Dear Allen,

I was feeling anxious today, so I went back and read your poem ‘Howl’. It never fails to make me feel less alone. Poetry is such a wonderful salve for a mind in pain.

I wanted you to know that sometimes I am so anxious that I can’t breathe and I sit paralysed with fear lest my actions cause pain. Pain, the pain we cause each other everyday weighs heavily on my mind. People tell me that it is through pain that we learn but sometimes I wish there was an easier way. I can though, on my better days, embrace the whole mess of it and express gratitude for my flawed, feeble existence.

Sometimes I wish I could be more like your friend and lover Neal,with his fearlessness and insatiable desire for life.
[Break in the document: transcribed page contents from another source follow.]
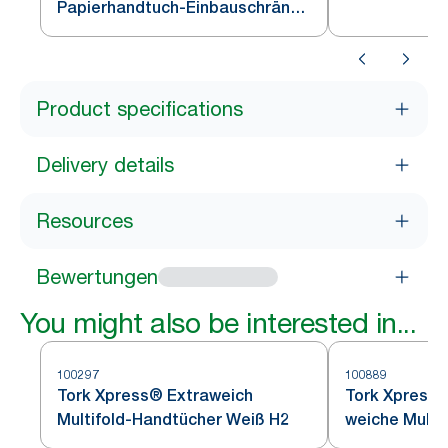
Papierhandtuch-Einbauschränke
Edelstahl H2
Weiß H2
Product specifications
Delivery details
Resources
Bewertungen
You might also be interested in...
100297
100889
Tork Xpress® Extraweich
Tork Xpress®
Multifold-Handtücher Weiß H2
weiche Multif
Papierhandtü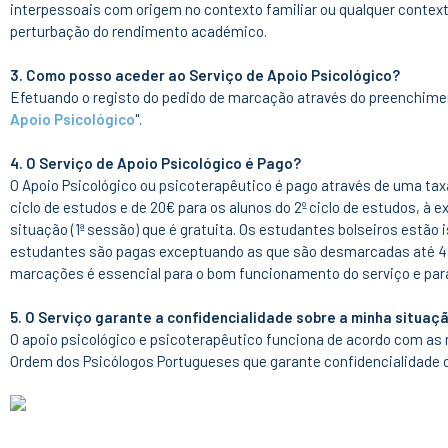
interpessoais com origem no contexto familiar ou qualquer contex
perturbação do rendimento académico.
3. Como posso aceder ao Serviço de Apoio Psicológico?
Efetuando o registo do pedido de marcação através do preenchiment
Apoio Psicológico
".
4. O Serviço de Apoio Psicológico é Pago?
O Apoio Psicológico ou psicoterapêutico é pago através de uma tax
ciclo de estudos e de 20€ para os alunos do 2º ciclo de estudos, à
situação (1ª sessão) que é gratuita. Os estudantes bolseiros estã
estudantes são pagas exceptuando as que são desmarcadas até 48
marcações é essencial para o bom funcionamento do serviço e para
5. O Serviço garante a confidencialidade sobre a minha situaç
O apoio psicológico e psicoterapêutico funciona de acordo com as
Ordem dos Psicólogos Portugueses que garante confidencialidade d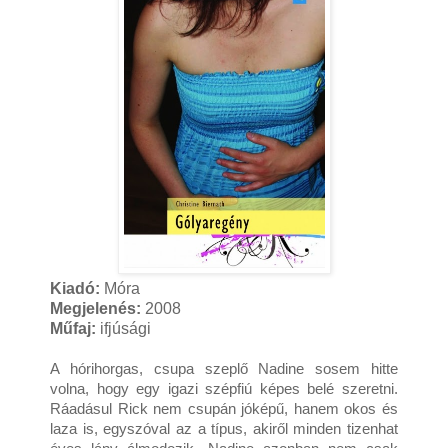
Kiadó:
Móra
Megjelenés:
2008
Műfaj:
ifjúsági
A hórihorgas, csupa szeplő Nadine sosem hitte 
volna, hogy egy igazi szépfiú képes belé szeretni. 
Ráadásul Rick nem csupán jóképű, hanem okos és 
laza is, egyszóval az a típus, akiről minden tizenhat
It must be wonderful to be free from fear. To wake up and shout to the morning, ‘What will this new day bring?’

Your poem astounds me. The insight into the soul of a misunderstood generation who only longed for connection, for experience, for joy. A desire to give meaning back to a life deadened by capitalism and industry.
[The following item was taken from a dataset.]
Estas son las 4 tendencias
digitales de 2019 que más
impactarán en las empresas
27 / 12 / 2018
And your bravery in allowing everyone who reads it to be your confidant, knowing that there are those who will not want to hear and will say you are obscene and vulgar when they know in their hearts that we are all the same. That the desires that they believe are base are simmering in all of us.
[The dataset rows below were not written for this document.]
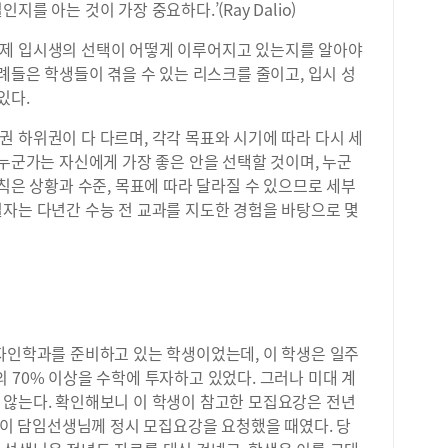
를 아는 것이 가장 중요하다.’(Ray Dalio)
실제 입시생의 선택이 어떻게 이루어지고 있는지를 알아야
사례들은 학생들이 겪을 수 있는 리스크를 줄이고, 입시 성
있다.
 하위권이 다 다르며, 각각 목표와 시기에 따라 다시 세
 누군가는 자신에게 가장 좋은 안을 선택할 것이며, 누군
원칙은 상황과 수준, 목표에 따라 달라질 수 있으므로 세부
필자는 다년간 수능 전 교과를 지도한 경험을 바탕으로 몇
디자인학과를 준비하고 있는 학생이었는데, 이 학생은 일주
 70% 이상을 수학에 투자하고 있었다. 그러나 미대 계
 않는다. 확인해보니 이 학생이 참고한 모집요강은 전년
학생이 담임선생님께 정시 모집요강을 요청했을 때였다. 당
Your words remind me that to be mad in the eyes of the world is the purest form of sanity. To scream ‘This is me! I will not have my soul debased by your ridiculous patriarchy.’

I want to be brave like you. I don’t want to lose my sensitivity and curiosity and simple desire to live a free and authentic life. Why shouldn’t I question the status quo? Instead of dreaming, why should I not live a life that makes me happy?

Everywhere I look we are trying to squeeze out any true beauty in the world and make it look or sound or feel the way we think it should. That such brilliance could shine out of the grey conformity surrounding you gives me such joy.

You are not afraid of the raw feelings wrapped up in our existence and you have put it down on a page. I can go back to it when the grim, grey everyday is too much.

People will never be alone as long as poets are among us. As long as we know someone has gone before.